On January the 2nd 2019 the yen received a large boost in value through fundamentals causing known forex pairs to crash.
As of writing this article the yearly low sits at around the 70.690 region, do I think we will we see AUD/JPY test these levels again this year?
The short answer is: Yes.
Let me explain my opininon and why this may happen below:
As of writing this article the currently price of AUD/JPY is 75.593 after rejecting the 50 smoothed moving average on the 4 hour candle charts. It also rejected off the 50 smoothed moving average on the daily candle charts at the beginning of last week.
I would also like to add that the daily candle charts have also rejected off of the known Fibonacci and resistance level in the region of 75.200 / 75.300. Due to the higher time frame, this tends to be a bearish sign of which would usually point towards the next Fibonacci level below; which in this case is the yearly lows of 2019 (70.690).

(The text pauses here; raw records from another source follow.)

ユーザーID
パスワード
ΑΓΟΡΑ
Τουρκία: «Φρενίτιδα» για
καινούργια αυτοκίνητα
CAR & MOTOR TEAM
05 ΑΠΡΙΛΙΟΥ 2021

When deciding the entry point and confirmation of analysis; I found that a sucessful break below 74.00 would confirm this scenario, ultimately creating a new lower low and lower high on the daily candle charts.
When will this analysis be invalidated?
A break through the 50 Smoothed Moving Average on the daily candle charts would begin to invalidate this anlalysis, with final confirmations when breaking back above the 100 and 200 Smoothed Moving Average daily candle charts.
At this stage we would likely begin to see a Golden Cross forming throughout our 50,100 and 200 Smoothed Moving Average's of which would further invalidate our bearish bias and instead create a bullish bias hinting towards the phsycholigical resistance level located at 80.00, which was previously reached in April 2019.